# Hey from Denmark



## BadRu Cowgirl (Sep 15, 2012)

Hi guys 
I'm a 19 years old girl from Denmark.. (Denmark, as in the country, not the city in South Carolina :lol: ) Well, I found this site while I was searching for experiences with the Torsion treeless saddle, and thought I'd join to keep track on what's going on in the horsey world "out there" :wink: 
Sooo.. I've been riding since I was.. maybe 4, but with breaks, and have had my own horse - a Paint Horse/Fjord.. yeah I know, funny mix, but she was cool.. (and stubborn!)  I haven't owned a horse the last 4 years, but I'm looking for one again 

Please, bear with my spelling and grammar mistakes.

~ BadRu


----------



## SouthernTrails (Dec 19, 2008)

.

Hi and Welcome to the Horse Forum

I hope you enjoy it 

Have any pics you can post of your Horses? We love Pictures 

.


----------



## Northernstar (Jul 23, 2011)

Welcome to the forum! "Godmorgen"? in your time right now? (We had an exchange student from Greenland visit 6 yrs ago!)
I rode on a treeless saddle for the first time recently, and I want one of my own someday!!!


----------



## BadRu Cowgirl (Sep 15, 2012)

Thank you guys 

Here is a picture of my former horses (I hope), a fjord, and the paint mix.

Haha, Northernstar, very good  Well, now it's evening, so "godaften" but anyway.. Yeah, I can imagine, I want one myself, they are very nice


----------



## SouthernTrails (Dec 19, 2008)

.

Thanks for the Pics, nice looking Horses


.


----------



## gigem88 (May 10, 2011)

Howdy from Texas!


----------



## HorseLovinLady (Jul 18, 2011)

Welcome to the forum!


----------



## BadRu Cowgirl (Sep 15, 2012)

Thanks 

Howdy gigem88.. I've been in Texas a couple of years ago, loved it


----------



## barrelbeginner (Jan 31, 2012)

Welcoming you to the forum from Colorado!


----------



## AlaskaCG (Sep 18, 2012)

*Welcome*

Hey! Don't worry about You'r grammar with me,my best friend is Danish from denmark so I get it a lot.I hope you enjoy this site,I just joined a few minutes ago so I know what's going on aswell since I stopped riding a few months ago. You'r Fjord mix was so cute[I saw the picture!]!!! I love Fjords and Paints,had a Paint of my own and dream of owning a Fjord.
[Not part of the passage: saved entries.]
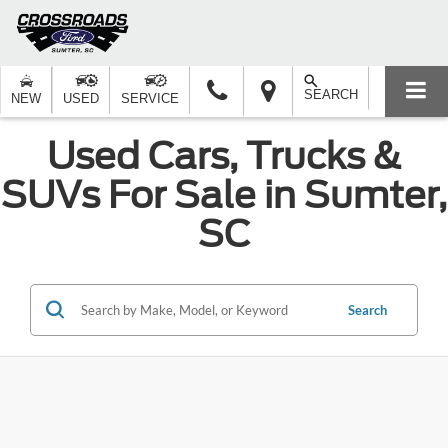
SEARCH
NEW
USED
SERVICE
Used Cars, Trucks &
SUVs For Sale in Sumter,
SC
Search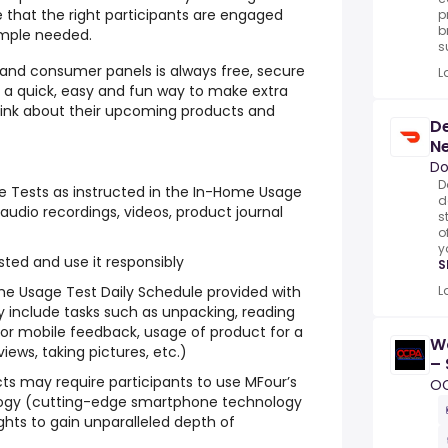
 that the right participants are engaged
p
b
ample needed.
s
g and consumer panels is always free, secure
L
s a quick, easy and fun way to make extra
think about their upcoming products and
De
N
Do
D
 Tests as instructed in the In-Home Usage
d
audio recordings, videos, product journal
s
o
y
ted and use it responsibly
S
ome Usage Test Daily Schedule provided with
L
 include tasks such as unpacking, reading
ne or mobile feedback, usage of product for a
W
iews, taking pictures, etc.)
– 
s may require participants to use MFour’s
N
O
ogy (cutting-edge smartphone technology
ghts to gain unparalleled depth of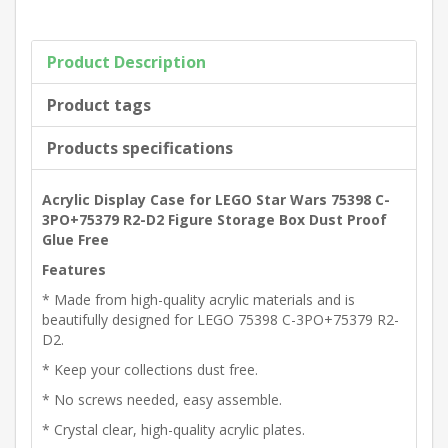
Product Description
Product tags
Products specifications
Acrylic Display Case for LEGO Star Wars 75398 C-
3PO+75379 R2-D2 Figure Storage Box Dust Proof
Glue Free
Features
* Made from high-quality acrylic materials and is
beautifully designed for LEGO 75398 C-3PO+75379 R2-
D2.
* Keep your collections dust free.
* No screws needed, easy assemble.
* Crystal clear, high-quality acrylic plates.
You most likely don't want me to go into a 'life story'  So I'll shuddup.Send me a message if you want:] 

- AlaskaCG


----------



## Country Woman (Dec 14, 2011)

Hi Welcome to the forum 
nice to meet you Bad Ru


----------



## Prairie Rose (Oct 17, 2012)

Hi there,

My dad was from Denmark. 
I got to visit there once. Loved it.


----------



## Showjumper1289 (Oct 27, 2012)

Welcome to the forum I have been to Denmark and have many Danish friends I also love fjords


----------



## BadRu Cowgirl (Sep 15, 2012)

Thank you guys.

I thought Denmark was like.. unknown, or "maybe a city in Germany?", but seems like it's actually pretty famous.. lol


----------



## BadRu Cowgirl (Sep 15, 2012)

Oh, and Prairie Rose: Thats fun, so do you speak any danish? :b


----------



## Prairie Rose (Oct 17, 2012)

Hi BadRU. 

Sadly, I remember only a tiny bit of Danish.
I know 'hesten' . 
Bestemor, Bestefar, Mor, Far, of course.
Mange tuk! 

My bestemor used to fly over here every couple of years and spend a few weeks with us. I loved her so much! I was a young teenager when she passed on, but I sure do still miss her. She used to read me stories on her lap. She spoke excellent English and would read me Hans Christian Anderson books. 

My far was from Fredrikshaven. 

When I was 13, my family visited my bestemor in Denmark. We visited many, many relatives while there. I got to ride a Percheron in an English saddle down a cobblestone lane! Too cool! 

It is very nice to meet you!


----------